#### What needs to be done
Check each line of the listing, and copy it if it contains the word "public".

#### Given records
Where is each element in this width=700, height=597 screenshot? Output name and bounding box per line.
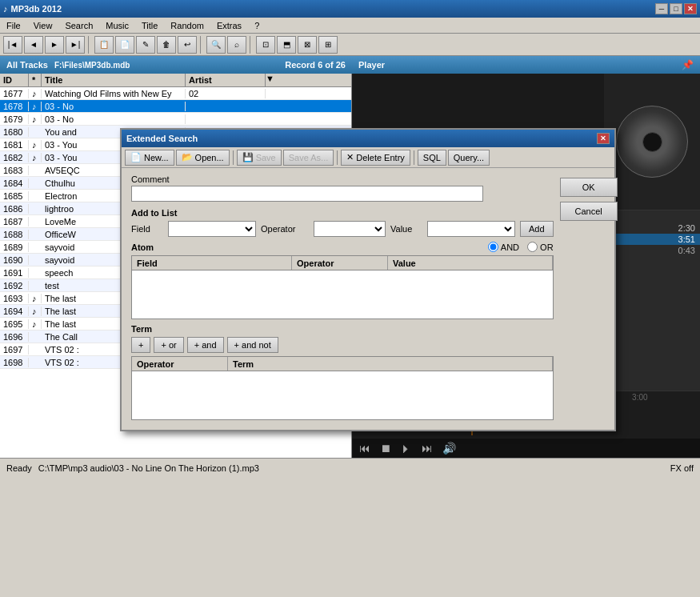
modal-query-button[interactable]: Query... <box>448 150 490 166</box>
or-radio[interactable] <box>527 242 538 252</box>
term-plus-button[interactable]: + <box>131 337 150 353</box>
query-label: Query... <box>454 153 484 162</box>
modal-save-button[interactable]: 💾 Save <box>237 150 282 166</box>
add-button[interactable]: Add <box>520 221 554 237</box>
term-col-term: Term <box>228 357 553 371</box>
save-label: Save <box>256 153 276 162</box>
modal-new-button[interactable]: 📄 New... <box>125 150 174 166</box>
comment-input[interactable] <box>131 186 483 202</box>
save-as-label: Save As... <box>289 153 329 162</box>
delete-icon: ✕ <box>346 152 354 162</box>
term-label: Term <box>131 324 554 334</box>
operator-label: Operator <box>261 224 309 234</box>
modal-title-bar: Extended Search ✕ <box>122 130 614 147</box>
atom-col-value: Value <box>388 256 553 270</box>
atom-col-operator: Operator <box>292 256 388 270</box>
modal-sql-button[interactable]: SQL <box>418 150 446 166</box>
comment-section: Comment <box>131 174 554 202</box>
delete-label: Delete Entry <box>356 153 405 162</box>
or-radio-label[interactable]: OR <box>527 242 554 252</box>
modal-sep3 <box>414 150 414 165</box>
value-select[interactable] <box>427 221 515 237</box>
open-label: Open... <box>195 153 224 162</box>
field-label: Field <box>131 224 163 234</box>
modal-delete-button[interactable]: ✕ Delete Entry <box>341 150 410 166</box>
and-radio[interactable] <box>488 242 498 252</box>
new-icon: 📄 <box>130 152 142 162</box>
modal-save-as-button[interactable]: Save As... <box>283 150 334 166</box>
save-icon: 💾 <box>242 152 254 162</box>
atom-label: Atom <box>131 242 154 252</box>
modal-buttons: OK Cancel <box>560 174 618 423</box>
modal-content: Comment Add to List Field Operator <box>122 168 614 430</box>
term-plus-or-button[interactable]: + or <box>154 337 183 353</box>
add-to-list-row: Field Operator Value Add <box>131 221 554 237</box>
modal-open-button[interactable]: 📂 Open... <box>176 150 230 166</box>
atom-grid-body <box>132 270 553 319</box>
ok-button[interactable]: OK <box>560 178 618 197</box>
modal-title: Extended Search <box>126 134 198 143</box>
atom-section: Atom AND OR <box>131 242 554 319</box>
operator-select[interactable] <box>314 221 386 237</box>
term-plus-and-not-button[interactable]: + and not <box>227 337 278 353</box>
term-col-operator: Operator <box>132 357 228 371</box>
comment-label: Comment <box>131 174 554 184</box>
modal-form-left: Comment Add to List Field Operator <box>131 174 554 423</box>
open-icon: 📂 <box>182 152 193 162</box>
atom-col-field: Field <box>132 256 292 270</box>
term-plus-and-button[interactable]: + and <box>187 337 224 353</box>
modal-close-button[interactable]: ✕ <box>597 133 610 144</box>
add-to-list-section: Add to List Field Operator Value <box>131 208 554 237</box>
atom-row: Atom AND OR <box>131 242 554 252</box>
atom-grid-header: Field Operator Value <box>132 256 553 270</box>
term-grid: Operator Term <box>131 356 554 420</box>
and-label: AND <box>501 242 519 252</box>
term-section: Term + + or + and + and not Operator Ter… <box>131 324 554 420</box>
term-grid-body <box>132 371 553 419</box>
new-label: New... <box>144 153 169 162</box>
atom-grid: Field Operator Value <box>131 255 554 319</box>
sql-label: SQL <box>423 153 441 162</box>
cancel-button[interactable]: Cancel <box>560 202 618 221</box>
term-btn-row: + + or + and + and not <box>131 337 554 353</box>
modal-overlay: Extended Search ✕ 📄 New... 📂 Open... 💾 S… <box>0 0 700 597</box>
extended-search-dialog: Extended Search ✕ 📄 New... 📂 Open... 💾 S… <box>120 128 616 431</box>
modal-sep2 <box>337 150 338 165</box>
atom-radio-group: AND OR <box>488 242 554 252</box>
value-label: Value <box>390 224 422 234</box>
modal-toolbar: 📄 New... 📂 Open... 💾 Save Save As... ✕ D… <box>122 147 614 168</box>
add-to-list-label: Add to List <box>131 208 554 218</box>
field-select[interactable] <box>168 221 256 237</box>
term-grid-header: Operator Term <box>132 357 553 371</box>
and-radio-label[interactable]: AND <box>488 242 519 252</box>
or-label: OR <box>540 242 554 252</box>
modal-sep1 <box>233 150 234 165</box>
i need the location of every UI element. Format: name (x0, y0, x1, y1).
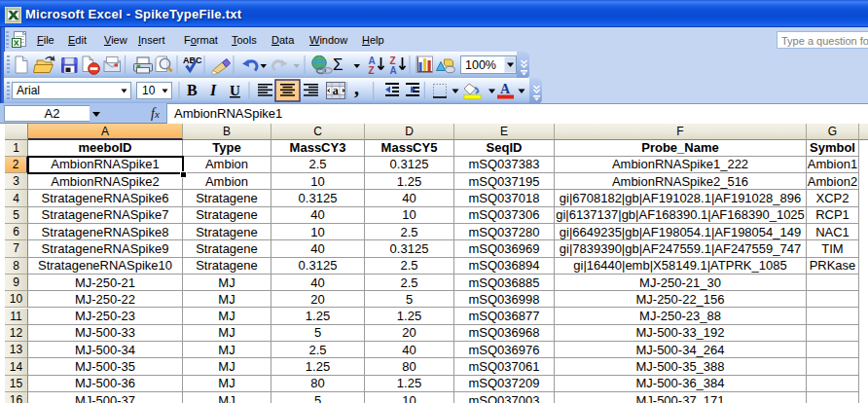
svg-text:Arial: Arial (17, 84, 40, 97)
svg-text:A: A (390, 65, 397, 76)
svg-text:A: A (500, 82, 511, 96)
svg-text:I: I (209, 82, 217, 98)
svg-text:10: 10 (142, 84, 156, 97)
svg-text:a: a (333, 84, 339, 97)
svg-text:U: U (230, 83, 240, 98)
svg-text:,: , (354, 78, 359, 98)
svg-text:B: B (187, 82, 198, 98)
svg-text:100%: 100% (465, 58, 496, 72)
svg-text:Σ: Σ (333, 55, 344, 74)
svg-text:Z: Z (369, 65, 375, 76)
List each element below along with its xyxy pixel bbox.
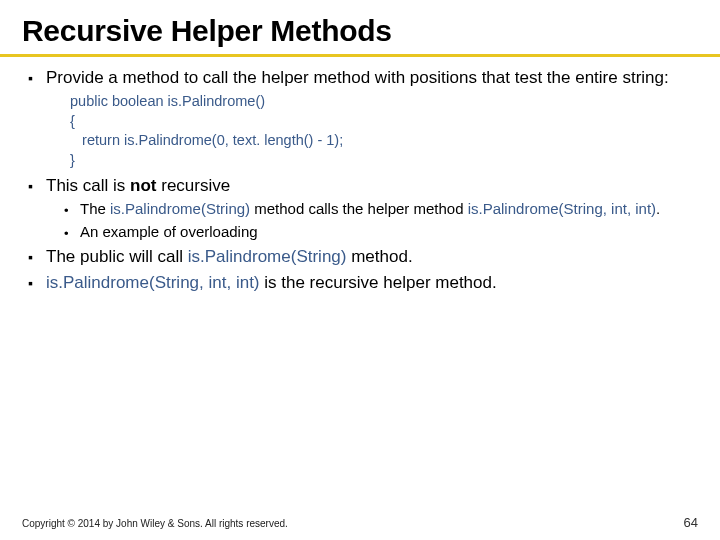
text-fragment: . [656, 200, 660, 217]
text-fragment: is the recursive helper method. [260, 273, 497, 292]
bullet-marker: • [64, 223, 80, 242]
text-fragment: method calls the helper method [250, 200, 468, 217]
text-fragment: method. [346, 247, 412, 266]
slide: Recursive Helper Methods ▪ Provide a met… [0, 0, 720, 540]
code-fragment: is.Palindrome(String) [110, 200, 250, 217]
bullet-marker: ▪ [28, 67, 46, 88]
bullet-text: The is.Palindrome(String) method calls t… [80, 200, 692, 219]
bullet-text: Provide a method to call the helper meth… [46, 67, 692, 88]
sub-bullet-2-1: • The is.Palindrome(String) method calls… [64, 200, 692, 219]
bullet-4: ▪ is.Palindrome(String, int, int) is the… [28, 272, 692, 293]
bullet-1: ▪ Provide a method to call the helper me… [28, 67, 692, 88]
text-fragment: The public will call [46, 247, 188, 266]
text-fragment: recursive [157, 176, 231, 195]
bullet-text: An example of overloading [80, 223, 692, 242]
bullet-marker: ▪ [28, 246, 46, 267]
text-fragment: This call is [46, 176, 130, 195]
bold-fragment: not [130, 176, 156, 195]
copyright-text: Copyright © 2014 by John Wiley & Sons. A… [22, 518, 288, 529]
sub-bullet-2-2: • An example of overloading [64, 223, 692, 242]
bullet-text: This call is not recursive [46, 175, 692, 196]
code-fragment: is.Palindrome(String) [188, 247, 347, 266]
slide-title: Recursive Helper Methods [0, 0, 720, 54]
bullet-marker: ▪ [28, 175, 46, 196]
bullet-text: The public will call is.Palindrome(Strin… [46, 246, 692, 267]
code-fragment: is.Palindrome(String, int, int) [46, 273, 260, 292]
code-block: public boolean is.Palindrome() { return … [70, 92, 692, 170]
bullet-text: is.Palindrome(String, int, int) is the r… [46, 272, 692, 293]
bullet-marker: • [64, 200, 80, 219]
page-number: 64 [684, 515, 698, 530]
bullet-marker: ▪ [28, 272, 46, 293]
slide-body: ▪ Provide a method to call the helper me… [0, 67, 720, 293]
footer: Copyright © 2014 by John Wiley & Sons. A… [0, 515, 720, 530]
bullet-2: ▪ This call is not recursive [28, 175, 692, 196]
text-fragment: The [80, 200, 110, 217]
bullet-3: ▪ The public will call is.Palindrome(Str… [28, 246, 692, 267]
title-underline [0, 54, 720, 57]
code-fragment: is.Palindrome(String, int, int) [468, 200, 656, 217]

#### Exercise solution
text-fragment: The public will call [46, 247, 188, 266]
bullet-text: The public will call is.Palindrome(Strin… [46, 246, 692, 267]
code-block: public boolean is.Palindrome() { return … [70, 92, 692, 170]
bullet-3: ▪ The public will call is.Palindrome(Str… [28, 246, 692, 267]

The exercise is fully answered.